AI system solves SAT geometry questions as well as average American 11th-grade student

An AI system that can solve SAT geometry questions as well as the average American 11th-grade student has been developed by researchers. The system, called GeoS, uses a combination of computer vision, natural language processing to read and understand text, and a geometric solver.

If these results were extrapolated to the entire Math SAT test, the computer roughly achieved an SAT score of 500 (out of 800), the average test score for 2015. These results, presented at the 2015 Conference on Empirical Methods in Natural Language Processing (EMNLP) in Lisbon, Portugal, were achieved by GeoS solving unaltered SAT questions that it had never seen before and that required an understanding of implicit relationships, ambiguous references, and the relationships between diagrams and natural-language text.

The best-known current test of an AI’s intelligence is the Turing test, which involves fooling a human in a blind conversation. “Unlike the Turing Test, standardized tests such as the SAT provide us today with a way to measure a machine’s ability to reason and to compare its abilities with that of a human,” said Oren Etzioni, CEO of AI2. “Much of what we understand from text and graphics is not explicitly stated, and requires far more knowledge than we appreciate.”

GeoS is the first end-to-end system that solves SAT plane geometry problems.
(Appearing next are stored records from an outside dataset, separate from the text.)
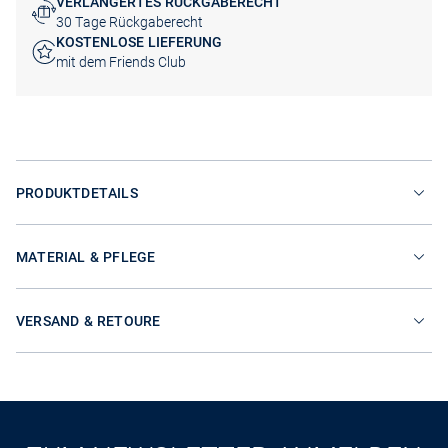
VERLÄNGERTES RÜCKGABERECHT
30 Tage Rückgaberecht
KOSTENLOSE LIEFERUNG
mit dem Friends Club
PRODUKTDETAILS
MATERIAL & PFLEGE
VERSAND & RETOURE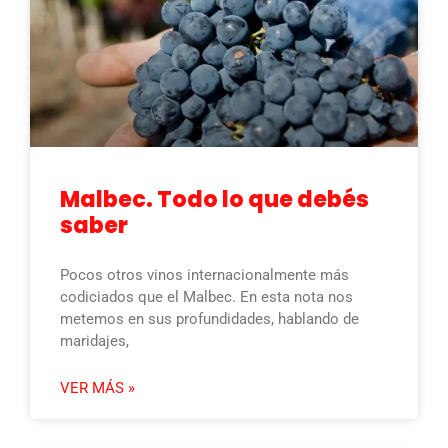
Malbec. Todo lo que debés
saber
Pocos otros vinos internacionalmente más
codiciados que el Malbec. En esta nota nos
metemos en sus profundidades, hablando de
maridajes,
VER MÁS »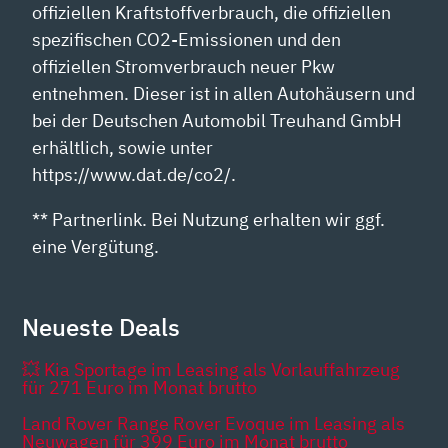
offiziellen Kraftstoffverbrauch, die offiziellen
spezifischen CO2-Emissionen und den
offiziellen Stromverbrauch neuer Pkw
entnehmen. Dieser ist in allen Autohäusern und
bei der Deutschen Automobil Treuhand GmbH
erhältlich, sowie unter
https://www.dat.de/co2/.
** Partnerlink. Bei Nutzung erhalten wir ggf.
eine Vergütung.
Neueste Deals
💥 Kia Sportage im Leasing als Vorlauffahrzeug
für 271 Euro im Monat brutto
Land Rover Range Rover Evoque im Leasing als
Neuwagen für 399 Euro im Monat brutto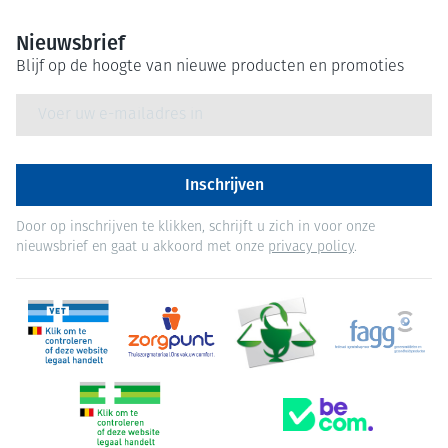
Nieuwsbrief
Blijf op de hoogte van nieuwe producten en promoties
E-mail adres
Inschrijven
Door op inschrijven te klikken, schrijft u zich in voor onze
nieuwsbrief en gaat u akkoord met onze
privacy policy
.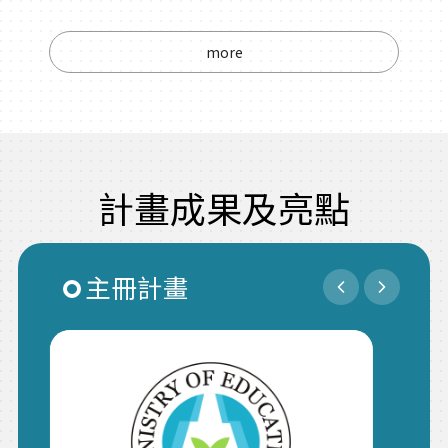
more
計畫成果及亮點
主冊計畫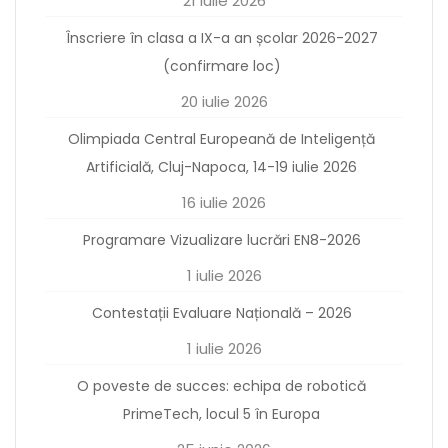
21 iulie 2026
Înscriere în clasa a IX-a an școlar 2026-2027
(confirmare loc)
20 iulie 2026
Olimpiada Central Europeană de Inteligență
Artificială, Cluj-Napoca, 14-19 iulie 2026
16 iulie 2026
Programare Vizualizare lucrări EN8-2026
1 iulie 2026
Contestații Evaluare Națională – 2026
1 iulie 2026
O poveste de succes: echipa de robotică
PrimeTech, locul 5 în Europa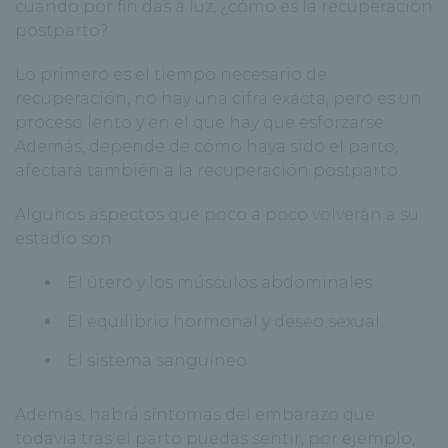
cuando por fin das a luz, ¿cómo es la recuperación
postparto?
Lo primero es el tiempo necesario de
recuperación, no hay una cifra exacta, pero es un
proceso lento y en el que hay que esforzarse.
Además, depende de cómo haya sido el parto,
afectará también a la recuperación postparto.
Algunos aspectos que poco a poco volverán a su
estadio son:
El útero y los músculos abdominales.
El equilibrio hormonal y deseo sexual.
El sistema sanguíneo.
Además, habrá síntomas del embarazo que
todavía tras el parto puedas sentir, por ejemplo,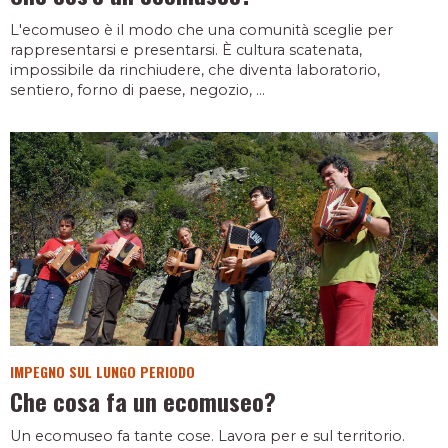
L'ecomuseo è il modo che una comunità sceglie per
rappresentarsi e presentarsi. È cultura scatenata,
impossibile da rinchiudere, che diventa laboratorio,
sentiero, forno di paese, negozio, ...
IMPEGNO SUL LUNGO PERIODO
Che cosa fa un ecomuseo?
Un ecomuseo fa tante cose. Lavora per e sul territorio.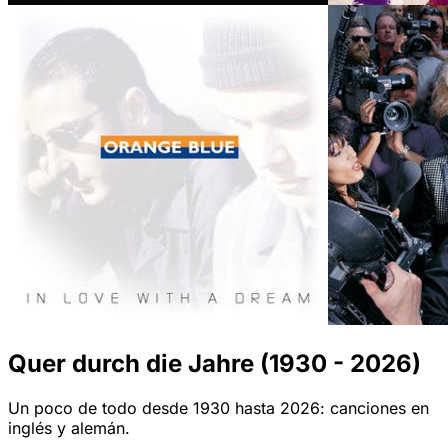
Quer durch die Jahre (1930 - 2026)
Un poco de todo desde 1930 hasta 2026: canciones en
inglés y alemán.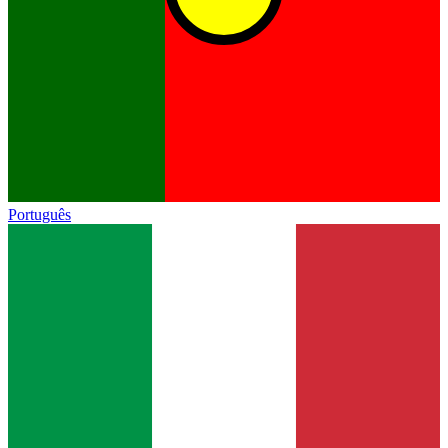
Português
It does this by first interpreting a geometry question by using the diagram and text in concert to generate the best possible logical expressions of the problem, which it sends to a geometric solver to solve. Then it compares that answer to the multiple-choice answers for that question.
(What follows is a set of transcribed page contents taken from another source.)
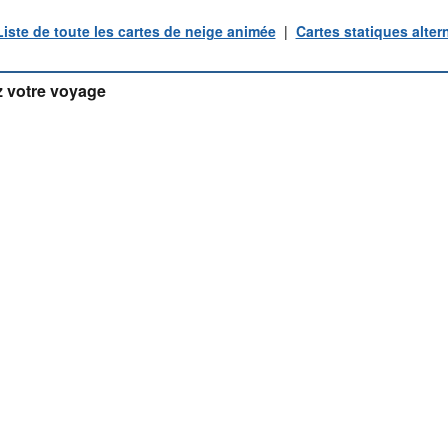
Liste de toute les cartes de neige animée
|
Cartes statiques alter
 votre voyage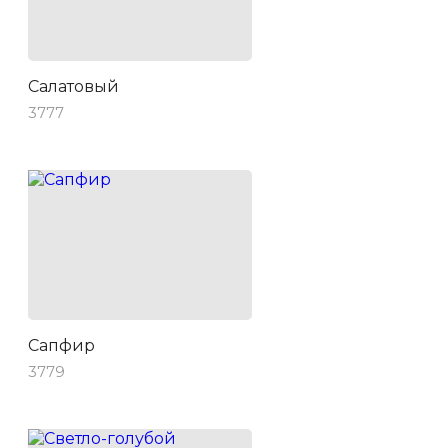
Салатовый
3777
Сапфир
3779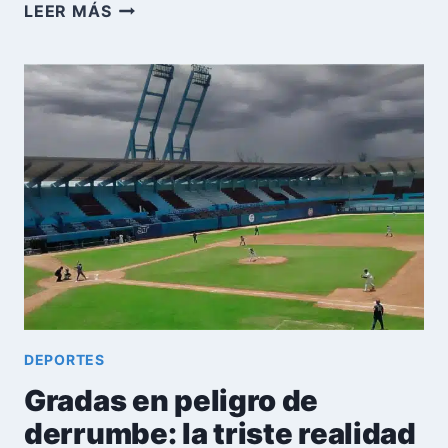
FEDERACIÓN
LEER MÁS
CUBANA
DE
BÉISBOL
AUMENTA
SALARIOS
Y
EVALÚA
PARTICIPACIÓN
EN
SERIE
DEL
CARIBE
2026
DEPORTES
Gradas en peligro de
derrumbe: la triste realidad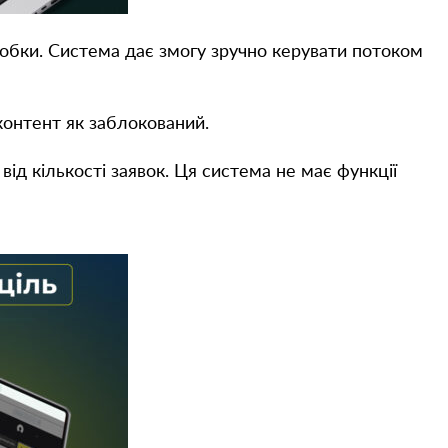
робки. Система дає змогу зручно керувати потоком
 контент як заблокований.
ід кількості заявок. Ця система не має функції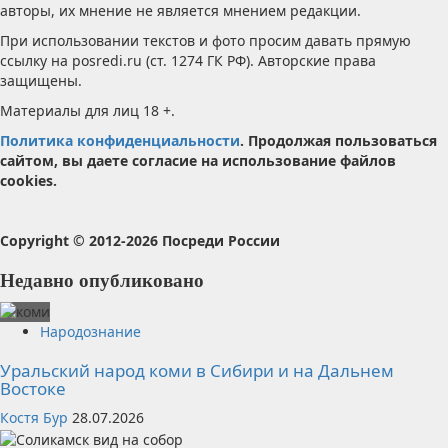
авторы, их мнение не является мнением редакции.
При использовании текстов и фото просим давать прямую
ссылку на posredi.ru (ст. 1274 ГК РФ). Авторские права
защищены.
Материалы для лиц 18 +.
Политика конфиденциальности
. Продолжая пользоваться
сайтом, вы даете согласие на использование файлов
cookies.
Copyright © 2012-2026 Посреди России
Недавно опубликовано
Народознание
Уральский народ коми в Сибири и на Дальнем
Востоке
Костя Бур
28.07.2026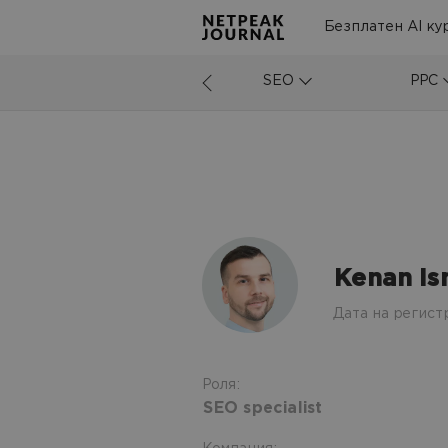
Безплатен AI ку
SEO
PPC
Kenan Is
Дата на регист
Роля:
SEO specialist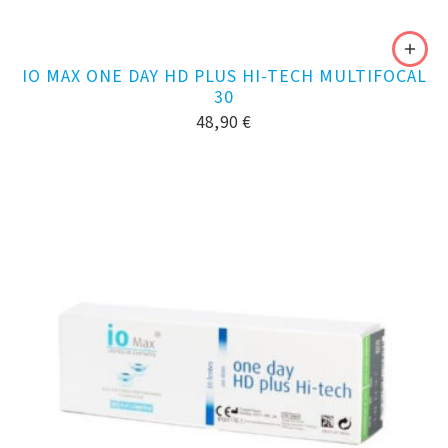
IO MAX ONE DAY HD PLUS HI-TECH MULTIFOCAL
30
48,90
€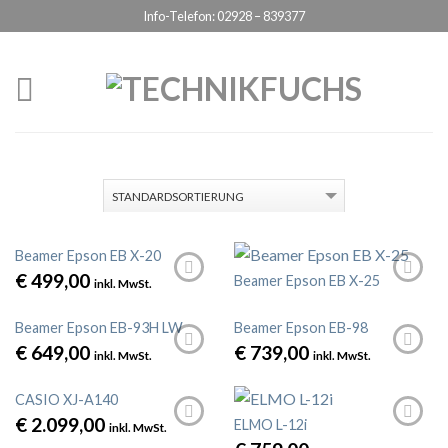
Info-Telefon: 02928 – 839377
Datenschutzerklärung
ICH BIN EINVERSTANDEN
Beamer Epson EB X-20
€
499,00
Beamer Epson EB X-25
inkl. MwSt.
Beamer Epson EB-93H LW
Beamer Epson EB-98
€
649,00
€
739,00
inkl. MwSt.
inkl. MwSt.
CASIO XJ-A140
€
2.099,00
ELMO L-12i
inkl. MwSt.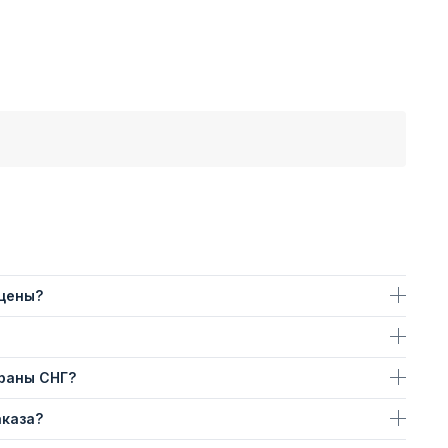
 цены?
траны СНГ?
аказа?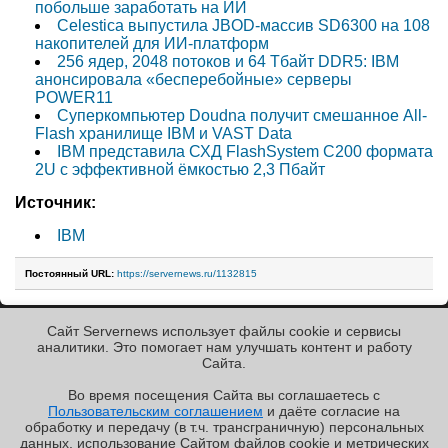
побольше заработать на ИИ
Celestica выпустила JBOD-массив SD6300 на 108
накопителей для ИИ-платформ
256 ядер, 2048 потоков и 64 Тбайт DDR5: IBM
анонсировала «бесперебойные» серверы
POWER11
Суперкомпьютер Doudna получит смешанное All-
Flash хранилище IBM и VAST Data
IBM представила СХД FlashSystem C200 формата
2U с эффективной ёмкостью 2,3 Пбайт
Источник:
IBM
Постоянный URL:
https://servernews.ru/1132815
Сайт Servernews использует файлы cookie и сервисы
« Назад к ленте
аналитики. Это помогает нам улучшать контент и работу
Cайта.
Во время посещения Cайта вы соглашаетесь с
Пользовательским соглашением
и даёте согласие на
✖
РЕКЛАМА • ООО «ЛАБОРАТОРИЯ ЧИСЛИТЕЛЬ»
обработку и передачу (в т.ч. трансграничную) персональных
Copyright ©2010-2026
данных, использование Cайтом файлов cookie и метрических
Servernews
.
Пользовательское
This process is complicated by the fact that SAT questions contain many unstated assumptions. For example, in top example in the SAT problem above, there are several unstated assumptions, such as the fact that lines BD and AC intersect at E. GeoS had a 96 percent accuracy rate on questions it was confident enough to answer. AI2 researchers said they are moving to solve the full set of SAT math questions in the next three years.

An open-access paper outlining the research, “Solving Geometry Problems: Combining Text and Diagram Interpretation,” and a demonstration of the system’s problem-solving are available. All data sets and software are also available for other researchers to use.

The researchers say they are also building systems that can tackle science tests, which require a knowledge base that includes elements of the unstated, common-sense knowledge that humans generate over their lives.